Somehow you find yourself in Brooklyn. Its namesake anyway, its precedent, located outside of Utrecht. Your very sweet host collects you from the train station and on the journey to the fairy-tale, canal-side house – perfect in its symmetry – where you will be staying, he tells you that he was born in the other Brooklyn, NY. He has lived in this ‘Breukelen’, the mirror, the ghost, the phantom limb for 50 years. He tells you a story that resonates with your own (that of falling in love with a place and a people), then pauses and adds: “There’s nothing to make you look away here.” You think what a beautiful sentence that is.

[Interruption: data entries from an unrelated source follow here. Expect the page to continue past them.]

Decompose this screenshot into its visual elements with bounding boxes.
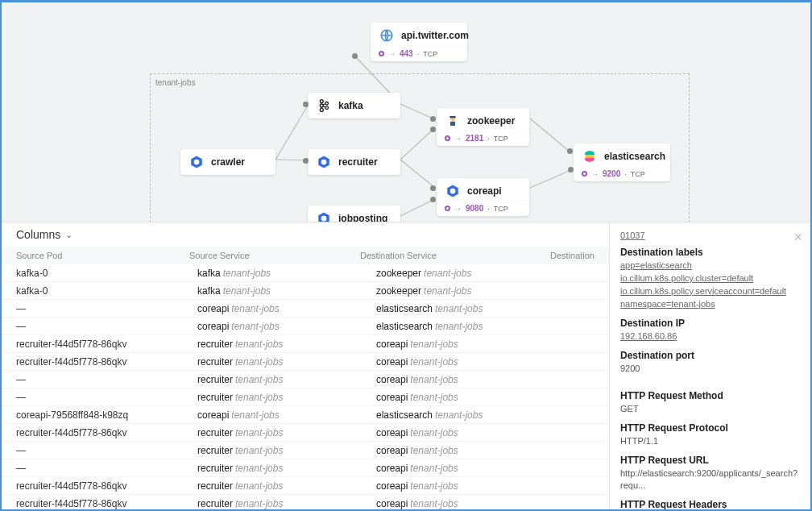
th-destination-service: Destination Service bbox=[360, 251, 550, 260]
k8s-icon bbox=[445, 183, 461, 199]
columns-label: Columns bbox=[16, 228, 60, 241]
close-icon[interactable]: × bbox=[793, 229, 802, 246]
table-row[interactable]: —recruitertenant-jobscoreapitenant-jobs bbox=[2, 442, 609, 459]
table-row[interactable]: —recruitertenant-jobscoreapitenant-jobs bbox=[2, 459, 609, 477]
node-label: coreapi bbox=[467, 185, 502, 197]
port-dot-icon bbox=[582, 171, 587, 177]
labels-heading: Destination labels bbox=[620, 247, 800, 258]
svg-line-18 bbox=[323, 106, 325, 107]
table-row[interactable]: kafka-0kafkatenant-jobszookeepertenant-j… bbox=[2, 264, 609, 282]
svg-point-10 bbox=[320, 100, 323, 103]
table-row[interactable]: —coreapitenant-jobselasticsearchtenant-j… bbox=[2, 300, 609, 318]
globe-icon bbox=[379, 27, 395, 44]
svg-point-12 bbox=[320, 108, 323, 111]
proto-heading: HTTP Request Protocol bbox=[620, 422, 800, 434]
ip-heading: Destination IP bbox=[620, 318, 800, 329]
arrow-icon: → bbox=[388, 50, 396, 58]
svg-rect-21 bbox=[450, 116, 456, 118]
table-row[interactable]: recruiter-f44d5f778-86qkvrecruitertenant… bbox=[2, 495, 609, 509]
node-label: crawler bbox=[211, 156, 245, 168]
port-value: 9200 bbox=[620, 363, 800, 376]
table-row[interactable]: kafka-0kafkatenant-jobszookeepertenant-j… bbox=[2, 282, 609, 300]
svg-line-17 bbox=[323, 104, 325, 105]
table-row[interactable]: recruiter-f44d5f778-86qkvrecruitertenant… bbox=[2, 353, 609, 371]
service-map-canvas[interactable]: api.twitter.com →443·TCP tenant-jobs kaf… bbox=[2, 2, 810, 228]
svg-point-23 bbox=[194, 160, 200, 165]
zookeeper-icon bbox=[445, 113, 461, 129]
port-elasticsearch[interactable]: →9200·TCP bbox=[574, 166, 670, 181]
port-twitter[interactable]: →443·TCP bbox=[371, 46, 467, 61]
details-panel: × 01037 Destination labels app=elasticse… bbox=[609, 222, 810, 509]
arrow-icon: → bbox=[454, 135, 462, 143]
table-row[interactable]: recruiter-f44d5f778-86qkvrecruitertenant… bbox=[2, 424, 609, 442]
node-kafka[interactable]: kafka bbox=[308, 93, 400, 118]
node-label: zookeeper bbox=[467, 115, 515, 127]
port-coreapi[interactable]: →9080·TCP bbox=[437, 201, 529, 216]
table-row[interactable]: —recruitertenant-jobscoreapitenant-jobs bbox=[2, 371, 609, 388]
port-dot-icon bbox=[445, 206, 450, 211]
kafka-icon bbox=[316, 98, 332, 114]
table-row[interactable]: —recruitertenant-jobscoreapitenant-jobs bbox=[2, 388, 609, 406]
k8s-icon bbox=[316, 154, 332, 170]
th-source-service: Source Service bbox=[189, 251, 360, 260]
svg-point-14 bbox=[325, 106, 329, 110]
ip-value: 192.168.60.86 bbox=[620, 330, 800, 343]
node-twitter[interactable]: api.twitter.com bbox=[371, 23, 467, 48]
table-row[interactable]: recruiter-f44d5f778-86qkvrecruitertenant… bbox=[2, 477, 609, 495]
svg-point-13 bbox=[325, 102, 329, 106]
svg-point-25 bbox=[321, 160, 327, 165]
arrow-icon: → bbox=[454, 205, 462, 213]
chevron-down-icon: ⌄ bbox=[65, 230, 72, 240]
table-row[interactable]: —coreapitenant-jobselasticsearchtenant-j… bbox=[2, 318, 609, 335]
columns-toggle[interactable]: Columns ⌄ bbox=[2, 222, 609, 247]
arrow-icon: → bbox=[591, 170, 599, 178]
svg-point-29 bbox=[321, 216, 327, 222]
svg-point-27 bbox=[450, 189, 456, 194]
svg-point-11 bbox=[320, 104, 323, 107]
headers-heading: HTTP Request Headers bbox=[620, 499, 800, 509]
table-row[interactable]: coreapi-79568ff848-k98zqcoreapitenant-jo… bbox=[2, 406, 609, 424]
port-heading: Destination port bbox=[620, 350, 800, 361]
url-value: http://elasticsearch:9200/applicants/_se… bbox=[620, 467, 800, 493]
node-label: elasticsearch bbox=[604, 151, 665, 162]
method-heading: HTTP Request Method bbox=[620, 390, 800, 401]
port-zookeeper[interactable]: →2181·TCP bbox=[437, 131, 529, 146]
node-recruiter[interactable]: recruiter bbox=[308, 149, 400, 175]
th-source-pod: Source Pod bbox=[16, 251, 189, 260]
lead-id: 01037 bbox=[620, 231, 800, 240]
elasticsearch-icon bbox=[582, 148, 598, 164]
port-dot-icon bbox=[379, 51, 384, 56]
th-destination: Destination bbox=[550, 251, 594, 260]
svg-rect-20 bbox=[450, 122, 455, 126]
table-row[interactable]: recruiter-f44d5f778-86qkvrecruitertenant… bbox=[2, 335, 609, 353]
node-label: api.twitter.com bbox=[401, 30, 469, 41]
port-dot-icon bbox=[445, 135, 450, 141]
method-value: GET bbox=[620, 403, 800, 416]
node-crawler[interactable]: crawler bbox=[180, 149, 276, 175]
proto-value: HTTP/1.1 bbox=[620, 435, 800, 448]
node-label: kafka bbox=[338, 100, 363, 111]
boundary-label: tenant-jobs bbox=[155, 78, 195, 87]
url-heading: HTTP Request URL bbox=[620, 455, 800, 466]
table-header: Source Pod Source Service Destination Se… bbox=[2, 247, 609, 264]
k8s-icon bbox=[188, 154, 205, 170]
node-label: recruiter bbox=[338, 156, 378, 168]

He and his wife are writers and art historians and they have certainly created the pastoral idyll. You read the guest book, it is stuffed full of praise, not just for the beautiful lodgings (in fact these seem almost secondary), but for the owners themselves; their kindness, their grace, their intelligence and urbanity. You had wanted to write something similar yourself until you read what those before you had said. You wish you could find new words for old sentiments, but then kindness surely never goes out of fashion, and can people ever tire of being told of their great and eternal qualities? Wanting to say something new about an old subject is just your ego, which makes you wonder if perhaps you really are a writer after all.
Day Six – Urecht
The time comes to leave the idyll. You are going to Utrecht. You leave as authentic a comment as you can muster in the guest book, but the truth is their grace makes you uneasy with yourself, reflexively it makes you interrogate you own flaws, but you are genuine when you speak of their warmth.
Warmth is something that you haven’t known much of for the past few days. This will be the fourth day in a row that you have been soaked through. It doesn’t seem to dampen anyone’s spirits, you guess they are used to it here, as you used to be, should be by nature, by accident of birth, or whatever it is that makes up a national identity. You are beginning to long for Madrid, for her dry, sharp cold, a cold which is guaranteed to be followed up by a dry and infernal heat.
In the toilets at the airport there is a flight attendant putting on her make-up and fixing her hair. She is tall, slim and blonde, like air hostesses of yesteryear. A girl rushes into the bathroom and starts to rummage through the bin next to you, it seems she has left part of her hen party outfit in there. She retrieves it and joins the tall blonde at the mirrors. You glance over to find that she is wearing an air hostess costume. You look at them both, the real and the pretend versions of each other, it makes you smile.